Start of PROVIDED DATA

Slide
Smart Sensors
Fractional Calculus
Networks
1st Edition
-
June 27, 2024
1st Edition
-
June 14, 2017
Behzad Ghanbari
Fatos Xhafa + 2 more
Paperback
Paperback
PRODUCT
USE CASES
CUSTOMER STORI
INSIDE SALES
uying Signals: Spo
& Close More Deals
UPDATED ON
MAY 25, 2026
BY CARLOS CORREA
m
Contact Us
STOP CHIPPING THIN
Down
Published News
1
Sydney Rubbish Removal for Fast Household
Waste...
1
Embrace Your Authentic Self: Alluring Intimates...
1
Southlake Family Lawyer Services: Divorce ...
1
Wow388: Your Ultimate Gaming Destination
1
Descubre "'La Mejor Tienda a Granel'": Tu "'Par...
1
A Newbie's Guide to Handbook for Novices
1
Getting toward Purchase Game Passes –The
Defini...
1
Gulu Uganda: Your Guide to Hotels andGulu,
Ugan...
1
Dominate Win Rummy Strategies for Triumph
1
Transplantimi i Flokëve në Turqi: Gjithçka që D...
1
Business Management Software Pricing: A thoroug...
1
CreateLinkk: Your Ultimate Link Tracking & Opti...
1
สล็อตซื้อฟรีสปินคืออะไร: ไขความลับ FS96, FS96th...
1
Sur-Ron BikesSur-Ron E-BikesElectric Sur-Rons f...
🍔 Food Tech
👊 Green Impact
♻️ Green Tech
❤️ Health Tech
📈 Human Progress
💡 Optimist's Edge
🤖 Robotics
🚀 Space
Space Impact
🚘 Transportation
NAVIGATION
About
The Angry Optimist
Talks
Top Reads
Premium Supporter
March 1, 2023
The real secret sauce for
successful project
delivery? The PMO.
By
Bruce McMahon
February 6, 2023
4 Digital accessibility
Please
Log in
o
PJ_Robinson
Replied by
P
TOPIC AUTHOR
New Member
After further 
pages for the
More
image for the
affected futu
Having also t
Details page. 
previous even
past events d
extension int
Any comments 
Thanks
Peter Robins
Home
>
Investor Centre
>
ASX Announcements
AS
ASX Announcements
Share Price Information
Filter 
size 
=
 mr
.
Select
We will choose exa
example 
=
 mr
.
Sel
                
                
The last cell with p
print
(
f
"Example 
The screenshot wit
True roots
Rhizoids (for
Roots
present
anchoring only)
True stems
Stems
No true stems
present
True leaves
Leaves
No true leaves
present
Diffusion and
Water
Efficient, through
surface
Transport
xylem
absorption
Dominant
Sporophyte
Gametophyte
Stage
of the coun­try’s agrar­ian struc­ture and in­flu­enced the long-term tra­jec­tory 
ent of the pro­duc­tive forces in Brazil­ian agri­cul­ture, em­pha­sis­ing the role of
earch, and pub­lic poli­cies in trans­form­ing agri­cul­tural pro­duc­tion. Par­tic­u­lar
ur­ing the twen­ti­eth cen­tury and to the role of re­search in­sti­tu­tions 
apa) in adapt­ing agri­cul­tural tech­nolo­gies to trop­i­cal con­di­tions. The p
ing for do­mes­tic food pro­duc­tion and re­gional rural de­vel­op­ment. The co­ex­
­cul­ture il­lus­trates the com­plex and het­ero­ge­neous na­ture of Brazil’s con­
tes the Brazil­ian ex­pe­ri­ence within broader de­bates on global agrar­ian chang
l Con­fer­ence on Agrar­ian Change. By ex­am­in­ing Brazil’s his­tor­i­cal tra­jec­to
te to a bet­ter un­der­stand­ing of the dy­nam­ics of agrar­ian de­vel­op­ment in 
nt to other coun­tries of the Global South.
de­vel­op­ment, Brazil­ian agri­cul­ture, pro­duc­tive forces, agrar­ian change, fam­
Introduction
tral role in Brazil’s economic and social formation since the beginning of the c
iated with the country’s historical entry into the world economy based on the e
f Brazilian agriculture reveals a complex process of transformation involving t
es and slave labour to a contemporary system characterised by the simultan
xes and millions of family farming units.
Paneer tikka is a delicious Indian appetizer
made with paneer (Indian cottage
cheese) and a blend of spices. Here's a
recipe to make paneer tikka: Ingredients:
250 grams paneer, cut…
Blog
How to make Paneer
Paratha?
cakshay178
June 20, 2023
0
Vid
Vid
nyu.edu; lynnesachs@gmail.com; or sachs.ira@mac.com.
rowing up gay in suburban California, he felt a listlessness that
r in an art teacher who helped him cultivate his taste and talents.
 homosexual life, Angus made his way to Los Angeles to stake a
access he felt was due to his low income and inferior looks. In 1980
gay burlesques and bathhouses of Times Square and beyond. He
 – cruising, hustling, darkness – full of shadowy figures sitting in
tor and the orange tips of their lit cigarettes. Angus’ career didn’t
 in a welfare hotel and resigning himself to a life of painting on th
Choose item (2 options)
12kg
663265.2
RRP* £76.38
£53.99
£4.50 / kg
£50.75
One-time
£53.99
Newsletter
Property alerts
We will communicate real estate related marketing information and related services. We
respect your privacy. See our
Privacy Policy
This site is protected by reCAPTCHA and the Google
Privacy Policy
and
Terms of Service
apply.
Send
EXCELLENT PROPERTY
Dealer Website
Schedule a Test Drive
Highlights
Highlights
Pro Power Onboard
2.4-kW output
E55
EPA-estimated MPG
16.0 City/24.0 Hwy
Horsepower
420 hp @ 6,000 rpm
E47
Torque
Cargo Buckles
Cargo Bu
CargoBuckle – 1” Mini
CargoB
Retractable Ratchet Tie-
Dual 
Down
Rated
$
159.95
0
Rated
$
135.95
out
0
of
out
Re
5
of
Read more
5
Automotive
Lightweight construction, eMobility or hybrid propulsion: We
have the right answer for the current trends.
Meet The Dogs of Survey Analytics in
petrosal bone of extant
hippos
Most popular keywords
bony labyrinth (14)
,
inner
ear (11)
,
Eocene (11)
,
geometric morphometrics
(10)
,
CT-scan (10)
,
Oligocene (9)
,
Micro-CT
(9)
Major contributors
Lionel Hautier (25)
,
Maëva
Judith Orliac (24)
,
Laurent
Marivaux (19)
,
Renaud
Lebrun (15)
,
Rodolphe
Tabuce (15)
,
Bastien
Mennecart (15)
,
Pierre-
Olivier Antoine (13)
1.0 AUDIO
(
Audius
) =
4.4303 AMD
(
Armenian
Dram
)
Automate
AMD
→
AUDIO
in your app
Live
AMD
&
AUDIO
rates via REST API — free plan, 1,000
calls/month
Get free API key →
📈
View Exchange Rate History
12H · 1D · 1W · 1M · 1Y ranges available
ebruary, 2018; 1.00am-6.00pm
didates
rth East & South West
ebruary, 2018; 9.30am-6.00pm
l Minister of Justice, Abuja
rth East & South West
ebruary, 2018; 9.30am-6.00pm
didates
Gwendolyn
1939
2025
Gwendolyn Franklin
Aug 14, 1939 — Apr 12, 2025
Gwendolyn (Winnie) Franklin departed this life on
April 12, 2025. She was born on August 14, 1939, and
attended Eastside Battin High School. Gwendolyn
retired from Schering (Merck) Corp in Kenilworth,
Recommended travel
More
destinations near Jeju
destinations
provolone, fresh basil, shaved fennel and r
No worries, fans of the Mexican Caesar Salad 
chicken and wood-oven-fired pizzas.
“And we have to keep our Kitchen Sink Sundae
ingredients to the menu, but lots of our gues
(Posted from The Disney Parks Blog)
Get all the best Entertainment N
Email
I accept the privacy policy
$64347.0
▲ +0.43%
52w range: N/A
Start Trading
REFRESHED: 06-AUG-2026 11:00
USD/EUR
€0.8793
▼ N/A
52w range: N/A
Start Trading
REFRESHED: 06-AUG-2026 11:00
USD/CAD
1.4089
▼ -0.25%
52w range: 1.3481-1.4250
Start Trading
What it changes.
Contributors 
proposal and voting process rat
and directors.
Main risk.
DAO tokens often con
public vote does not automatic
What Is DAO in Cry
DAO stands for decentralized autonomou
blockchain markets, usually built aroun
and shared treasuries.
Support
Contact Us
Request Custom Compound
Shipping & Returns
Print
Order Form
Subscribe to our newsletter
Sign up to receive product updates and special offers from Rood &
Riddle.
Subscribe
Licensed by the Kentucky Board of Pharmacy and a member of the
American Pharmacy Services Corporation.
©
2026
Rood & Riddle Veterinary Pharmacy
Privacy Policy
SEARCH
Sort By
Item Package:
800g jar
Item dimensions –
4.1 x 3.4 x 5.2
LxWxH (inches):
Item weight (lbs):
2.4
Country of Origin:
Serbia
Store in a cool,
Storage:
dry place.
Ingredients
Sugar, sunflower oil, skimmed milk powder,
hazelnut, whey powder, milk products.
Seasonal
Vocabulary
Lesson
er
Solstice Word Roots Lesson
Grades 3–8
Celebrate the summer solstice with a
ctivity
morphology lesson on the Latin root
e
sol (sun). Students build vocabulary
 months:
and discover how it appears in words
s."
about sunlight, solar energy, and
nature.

End of PROVIDED DATA

WHAT YOU SHOULD DO: Please give back, exactly as it stands above, the stretch from the line with "Gametophyte" through the line with "figures sitting in", and no line outside it.

RESULT OF THE TASK:
Gametophyte
Stage
of the coun­try’s agrar­ian struc­ture and in­flu­enced the long-term tra­jec­tory 
ent of the pro­duc­tive forces in Brazil­ian agri­cul­ture, em­pha­sis­ing the role of
earch, and pub­lic poli­cies in trans­form­ing agri­cul­tural pro­duc­tion. Par­tic­u­lar
ur­ing the twen­ti­eth cen­tury and to the role of re­search in­sti­tu­tions 
apa) in adapt­ing agri­cul­tural tech­nolo­gies to trop­i­cal con­di­tions. The p
ing for do­mes­tic food pro­duc­tion and re­gional rural de­vel­op­ment. The co­ex­
­cul­ture il­lus­trates the com­plex and het­ero­ge­neous na­ture of Brazil’s con­
tes the Brazil­ian ex­pe­ri­ence within broader de­bates on global agrar­ian chang
l Con­fer­ence on Agrar­ian Change. By ex­am­in­ing Brazil’s his­tor­i­cal tra­jec­to
te to a bet­ter un­der­stand­ing of the dy­nam­ics of agrar­ian de­vel­op­ment in 
nt to other coun­tries of the Global South.
de­vel­op­ment, Brazil­ian agri­cul­ture, pro­duc­tive forces, agrar­ian change, fam­
Introduction
tral role in Brazil’s economic and social formation since the beginning of the c
iated with the country’s historical entry into the world economy based on the e
f Brazilian agriculture reveals a complex process of transformation involving t
es and slave labour to a contemporary system characterised by the simultan
xes and millions of family farming units.
Paneer tikka is a delicious Indian appetizer
made with paneer (Indian cottage
cheese) and a blend of spices. Here's a
recipe to make paneer tikka: Ingredients:
250 grams paneer, cut…
Blog
How to make Paneer
Paratha?
cakshay178
June 20, 2023
0
Vid
Vid
nyu.edu; lynnesachs@gmail.com; or sachs.ira@mac.com.
rowing up gay in suburban California, he felt a listlessness that
r in an art teacher who helped him cultivate his taste and talents.
 homosexual life, Angus made his way to Los Angeles to stake a
access he felt was due to his low income and inferior looks. In 1980
gay burlesques and bathhouses of Times Square and beyond. He
 – cruising, hustling, darkness – full of shadowy figures sitting in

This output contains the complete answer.